**** TASK INPUT ****

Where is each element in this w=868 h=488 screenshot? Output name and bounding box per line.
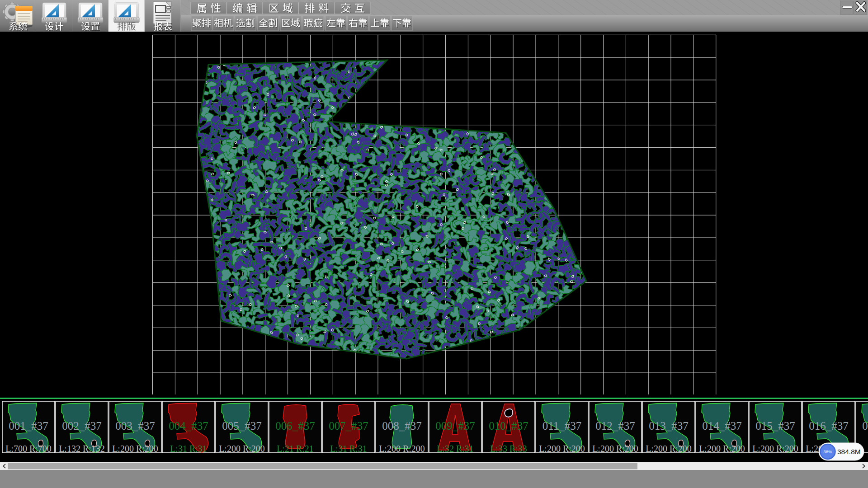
svg-text:384.8M: 384.8M [837, 448, 861, 455]
svg-text:L:132 R:132: L:132 R:132 [59, 444, 105, 454]
svg-text:L:31 R:31: L:31 R:31 [330, 444, 367, 454]
svg-text:L:33 R:33: L:33 R:33 [490, 444, 527, 454]
svg-text:38%: 38% [823, 449, 832, 454]
svg-text:L:200 R:200: L:200 R:200 [646, 444, 692, 454]
svg-text:007_#37: 007_#37 [329, 420, 368, 432]
svg-text:L:200 R:200: L:200 R:200 [752, 444, 798, 454]
svg-text:017_#37: 017_#37 [862, 420, 868, 432]
svg-text:L:200 R:200: L:200 R:200 [592, 444, 638, 454]
svg-text:006_#37: 006_#37 [275, 420, 315, 432]
svg-text:016_#37: 016_#37 [809, 420, 849, 432]
svg-text:003_#37: 003_#37 [115, 420, 155, 432]
svg-text:L:700 R:700: L:700 R:700 [5, 444, 52, 454]
svg-text:L:21 R:21: L:21 R:21 [277, 444, 314, 454]
svg-text:013_#37: 013_#37 [649, 420, 689, 432]
svg-text:012_#37: 012_#37 [595, 420, 635, 432]
svg-text:004_#37: 004_#37 [169, 420, 208, 432]
svg-text:002_#37: 002_#37 [62, 420, 102, 432]
svg-text:L:200 R:200: L:200 R:200 [699, 444, 745, 454]
svg-text:L:200 R:200: L:200 R:200 [219, 444, 265, 454]
svg-text:L:31 R:31: L:31 R:31 [170, 444, 207, 454]
svg-text:008_#37: 008_#37 [382, 420, 422, 432]
svg-text:015_#37: 015_#37 [755, 420, 795, 432]
svg-text:010_#37: 010_#37 [489, 420, 528, 432]
svg-text:014_#37: 014_#37 [702, 420, 742, 432]
svg-text:L:32 R:31: L:32 R:31 [437, 444, 474, 454]
svg-text:L:200 R:200: L:200 R:200 [539, 444, 585, 454]
svg-text:011_#37: 011_#37 [542, 420, 582, 432]
svg-text:L:200 R:200: L:200 R:200 [379, 444, 425, 454]
svg-text:009_#37: 009_#37 [435, 420, 475, 432]
svg-text:L:200 R:200: L:200 R:200 [112, 444, 158, 454]
svg-text:001_#37: 001_#37 [9, 420, 48, 432]
svg-text:005_#37: 005_#37 [222, 420, 262, 432]
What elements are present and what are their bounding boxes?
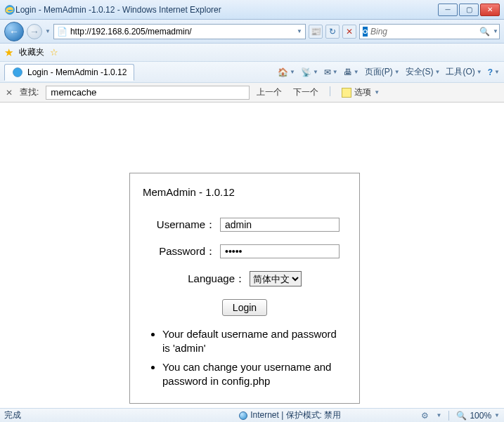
home-button[interactable]: 🏠▼ xyxy=(278,67,295,77)
search-box[interactable]: O 🔍 ▼ xyxy=(359,24,500,39)
back-button[interactable]: ← xyxy=(4,22,24,41)
tab-toolbar-row: Login - MemAdmin -1.0.12 🏠▼ 📡▼ ✉▼ 🖶▼ 页面(… xyxy=(0,62,504,83)
language-label: Language： xyxy=(143,272,250,286)
login-button[interactable]: Login xyxy=(222,299,267,316)
password-input[interactable] xyxy=(220,244,340,258)
window-title: Login - MemAdmin -1.0.12 - Windows Inter… xyxy=(15,5,438,15)
minimize-button[interactable]: ─ xyxy=(438,4,458,16)
search-dropdown-icon[interactable]: ▼ xyxy=(493,28,498,34)
language-select[interactable]: 简体中文 xyxy=(250,271,302,286)
safety-menu[interactable]: 安全(S)▼ xyxy=(406,66,441,78)
tools-menu[interactable]: 工具(O)▼ xyxy=(446,66,482,78)
ie-logo-icon xyxy=(4,4,15,15)
find-input[interactable] xyxy=(46,86,250,100)
address-bar-row: ← → ▼ 📄 ▼ 📰 ↻ ✕ O 🔍 ▼ xyxy=(0,20,504,44)
nav-history-dropdown[interactable]: ▼ xyxy=(45,28,51,34)
protected-mode-icon[interactable]: ⚙ xyxy=(421,411,429,421)
browser-tab[interactable]: Login - MemAdmin -1.0.12 xyxy=(4,64,134,81)
print-button[interactable]: 🖶▼ xyxy=(344,67,359,77)
url-dropdown-icon[interactable]: ▼ xyxy=(297,28,302,34)
close-button[interactable]: ✕ xyxy=(480,4,500,16)
refresh-button[interactable]: ↻ xyxy=(325,25,340,39)
username-input[interactable] xyxy=(220,218,340,232)
help-button[interactable]: ?▼ xyxy=(488,67,500,77)
login-panel: MemAdmin - 1.0.12 Username： Password： La… xyxy=(129,173,360,404)
login-heading: MemAdmin - 1.0.12 xyxy=(143,186,347,198)
find-close-icon[interactable]: ✕ xyxy=(6,88,13,98)
find-next-button[interactable]: 下一个 xyxy=(293,86,318,98)
page-icon: 📄 xyxy=(57,27,67,37)
zoom-control[interactable]: 🔍 100% ▼ xyxy=(456,411,500,421)
add-favorites-icon[interactable]: ☆ xyxy=(50,47,58,58)
favorites-star-icon[interactable]: ★ xyxy=(4,46,13,59)
page-menu[interactable]: 页面(P)▼ xyxy=(365,66,400,78)
favorites-bar: ★ 收藏夹 ☆ xyxy=(0,44,504,62)
tab-favicon xyxy=(12,67,23,78)
forward-button[interactable]: → xyxy=(27,24,42,39)
read-mail-button[interactable]: ✉▼ xyxy=(324,67,338,77)
tab-label: Login - MemAdmin -1.0.12 xyxy=(27,67,127,77)
highlight-icon xyxy=(342,88,351,98)
search-go-icon[interactable]: 🔍 xyxy=(479,27,490,37)
search-provider-icon: O xyxy=(363,27,368,37)
page-content: MemAdmin - 1.0.12 Username： Password： La… xyxy=(0,103,504,408)
hint-item: Your default username and password is 'a… xyxy=(162,327,347,355)
stop-button[interactable]: ✕ xyxy=(342,25,356,39)
maximize-button[interactable]: ▢ xyxy=(459,4,479,16)
search-input[interactable] xyxy=(370,27,477,37)
url-input[interactable] xyxy=(70,27,294,37)
status-text: 完成 xyxy=(4,409,159,421)
find-prev-button[interactable]: 上一个 xyxy=(257,86,282,98)
username-label: Username： xyxy=(143,218,220,232)
security-zone-text: Internet | 保护模式: 禁用 xyxy=(250,409,341,421)
favorites-label[interactable]: 收藏夹 xyxy=(19,46,44,58)
find-label: 查找: xyxy=(20,86,39,98)
find-bar: ✕ 查找: 上一个 下一个 选项▼ xyxy=(0,83,504,103)
window-titlebar: Login - MemAdmin -1.0.12 - Windows Inter… xyxy=(0,0,504,20)
login-hints: Your default username and password is 'a… xyxy=(143,327,347,388)
zone-globe-icon xyxy=(239,411,247,420)
command-bar: 🏠▼ 📡▼ ✉▼ 🖶▼ 页面(P)▼ 安全(S)▼ 工具(O)▼ ?▼ xyxy=(278,66,500,78)
find-options-button[interactable]: 选项▼ xyxy=(342,86,380,98)
feeds-button[interactable]: 📡▼ xyxy=(301,67,318,77)
address-bar[interactable]: 📄 ▼ xyxy=(53,24,306,39)
status-bar: 完成 Internet | 保护模式: 禁用 ⚙▼ 🔍 100% ▼ xyxy=(0,408,504,422)
compat-view-button[interactable]: 📰 xyxy=(309,25,323,39)
password-label: Password： xyxy=(143,245,220,258)
hint-item: You can change your username and passwor… xyxy=(162,360,347,388)
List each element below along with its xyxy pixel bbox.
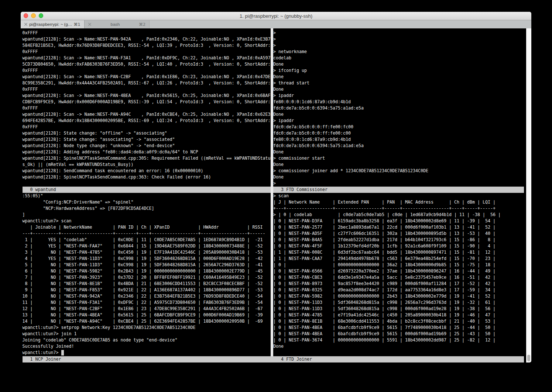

****

- AIM OF THE TASK: The expected output is the full material above, unaltered, with pictures removed.

- TASK SOLUTION:
Where is each element in this w=868 h=488 screenshot? Output name and bounding box per line.
svg-text:384.8M: 384.8M [837, 448, 861, 455]
svg-text:L:132 R:132: L:132 R:132 [59, 444, 105, 454]
svg-text:L:31 R:31: L:31 R:31 [330, 444, 367, 454]
svg-text:L:33 R:33: L:33 R:33 [490, 444, 527, 454]
svg-text:38%: 38% [823, 449, 832, 454]
svg-text:L:200 R:200: L:200 R:200 [646, 444, 692, 454]
svg-text:007_#37: 007_#37 [329, 420, 368, 432]
svg-text:L:200 R:200: L:200 R:200 [752, 444, 798, 454]
svg-text:017_#37: 017_#37 [862, 420, 868, 432]
svg-text:L:200 R:200: L:200 R:200 [592, 444, 638, 454]
svg-text:006_#37: 006_#37 [275, 420, 315, 432]
svg-text:016_#37: 016_#37 [809, 420, 849, 432]
svg-text:003_#37: 003_#37 [115, 420, 155, 432]
svg-text:L:700 R:700: L:700 R:700 [5, 444, 52, 454]
svg-text:L:21 R:21: L:21 R:21 [277, 444, 314, 454]
svg-text:013_#37: 013_#37 [649, 420, 689, 432]
svg-text:012_#37: 012_#37 [595, 420, 635, 432]
svg-text:004_#37: 004_#37 [169, 420, 208, 432]
svg-text:002_#37: 002_#37 [62, 420, 102, 432]
svg-text:L:200 R:200: L:200 R:200 [699, 444, 745, 454]
svg-text:L:200 R:200: L:200 R:200 [219, 444, 265, 454]
svg-text:L:31 R:31: L:31 R:31 [170, 444, 207, 454]
svg-text:008_#37: 008_#37 [382, 420, 422, 432]
svg-text:015_#37: 015_#37 [755, 420, 795, 432]
svg-text:010_#37: 010_#37 [489, 420, 528, 432]
svg-text:014_#37: 014_#37 [702, 420, 742, 432]
svg-text:L:32 R:31: L:32 R:31 [437, 444, 474, 454]
svg-text:L:200 R:200: L:200 R:200 [539, 444, 585, 454]
svg-text:011_#37: 011_#37 [542, 420, 582, 432]
svg-text:L:200 R:200: L:200 R:200 [379, 444, 425, 454]
svg-text:009_#37: 009_#37 [435, 420, 475, 432]
svg-text:L:200 R:200: L:200 R:200 [112, 444, 158, 454]
svg-text:001_#37: 001_#37 [9, 420, 48, 432]
svg-text:005_#37: 005_#37 [222, 420, 262, 432]
What elements are present and what are their bounding boxes?
home-button[interactable]: 🏠▼ xyxy=(278,67,295,77)
search-box[interactable]: O 🔍 ▼ xyxy=(359,24,500,39)
back-button[interactable]: ← xyxy=(4,22,24,41)
tab-toolbar-row: Login - MemAdmin -1.0.12 🏠▼ 📡▼ ✉▼ 🖶▼ 页面(… xyxy=(0,62,504,83)
language-label: Language： xyxy=(143,272,250,286)
login-button[interactable]: Login xyxy=(222,299,267,316)
password-input[interactable] xyxy=(220,244,340,258)
window-title: Login - MemAdmin -1.0.12 - Windows Inter… xyxy=(15,5,438,15)
minimize-button[interactable]: ─ xyxy=(438,4,458,16)
search-dropdown-icon[interactable]: ▼ xyxy=(493,28,498,34)
language-select[interactable]: 简体中文 xyxy=(250,271,302,286)
safety-menu[interactable]: 安全(S)▼ xyxy=(406,66,441,78)
tools-menu[interactable]: 工具(O)▼ xyxy=(446,66,482,78)
ie-logo-icon xyxy=(4,4,15,15)
find-input[interactable] xyxy=(46,86,250,100)
address-bar-row: ← → ▼ 📄 ▼ 📰 ↻ ✕ O 🔍 ▼ xyxy=(0,20,504,44)
nav-history-dropdown[interactable]: ▼ xyxy=(45,28,51,34)
protected-mode-icon[interactable]: ⚙ xyxy=(421,411,429,421)
browser-tab[interactable]: Login - MemAdmin -1.0.12 xyxy=(4,64,134,81)
print-button[interactable]: 🖶▼ xyxy=(344,67,359,77)
url-dropdown-icon[interactable]: ▼ xyxy=(297,28,302,34)
close-button[interactable]: ✕ xyxy=(480,4,500,16)
refresh-button[interactable]: ↻ xyxy=(325,25,340,39)
username-input[interactable] xyxy=(220,218,340,232)
help-button[interactable]: ?▼ xyxy=(488,67,500,77)
login-panel: MemAdmin - 1.0.12 Username： Password： La… xyxy=(129,173,360,404)
login-heading: MemAdmin - 1.0.12 xyxy=(143,186,347,198)
find-close-icon[interactable]: ✕ xyxy=(6,88,13,98)
find-next-button[interactable]: 下一个 xyxy=(293,86,318,98)
page-icon: 📄 xyxy=(57,27,67,37)
zoom-control[interactable]: 🔍 100% ▼ xyxy=(456,411,500,421)
add-favorites-icon[interactable]: ☆ xyxy=(50,47,58,58)
favorites-star-icon[interactable]: ★ xyxy=(4,46,13,59)
page-menu[interactable]: 页面(P)▼ xyxy=(365,66,400,78)
favorites-bar: ★ 收藏夹 ☆ xyxy=(0,44,504,62)
tab-favicon xyxy=(12,67,23,78)
forward-button[interactable]: → xyxy=(27,24,42,39)
read-mail-button[interactable]: ✉▼ xyxy=(324,67,338,77)
tab-label: Login - MemAdmin -1.0.12 xyxy=(27,67,127,77)
highlight-icon xyxy=(342,88,351,98)
search-go-icon[interactable]: 🔍 xyxy=(479,27,490,37)
search-provider-icon: O xyxy=(363,27,368,37)
page-content: MemAdmin - 1.0.12 Username： Password： La… xyxy=(0,103,504,408)
hint-item: Your default username and password is 'a… xyxy=(162,327,347,355)
stop-button[interactable]: ✕ xyxy=(342,25,356,39)
maximize-button[interactable]: ▢ xyxy=(459,4,479,16)
search-input[interactable] xyxy=(370,27,477,37)
url-input[interactable] xyxy=(70,27,294,37)
status-text: 完成 xyxy=(4,409,159,421)
find-prev-button[interactable]: 上一个 xyxy=(257,86,282,98)
username-label: Username： xyxy=(143,218,220,232)
security-zone-text: Internet | 保护模式: 禁用 xyxy=(250,409,341,421)
favorites-label[interactable]: 收藏夹 xyxy=(19,46,44,58)
find-label: 查找: xyxy=(20,86,39,98)
find-bar: ✕ 查找: 上一个 下一个 选项▼ xyxy=(0,83,504,103)
window-titlebar: Login - MemAdmin -1.0.12 - Windows Inter… xyxy=(0,0,504,20)
login-hints: Your default username and password is 'a… xyxy=(143,327,347,388)
zone-globe-icon xyxy=(239,411,247,420)
command-bar: 🏠▼ 📡▼ ✉▼ 🖶▼ 页面(P)▼ 安全(S)▼ 工具(O)▼ ?▼ xyxy=(278,66,500,78)
find-options-button[interactable]: 选项▼ xyxy=(342,86,380,98)
feeds-button[interactable]: 📡▼ xyxy=(301,67,318,77)
address-bar[interactable]: 📄 ▼ xyxy=(53,24,306,39)
status-bar: 完成 Internet | 保护模式: 禁用 ⚙▼ 🔍 100% ▼ xyxy=(0,408,504,422)
compat-view-button[interactable]: 📰 xyxy=(309,25,323,39)
password-label: Password： xyxy=(143,245,220,258)
hint-item: You can change your username and passwor… xyxy=(162,360,347,388)
List each element below along with its xyxy pixel bbox.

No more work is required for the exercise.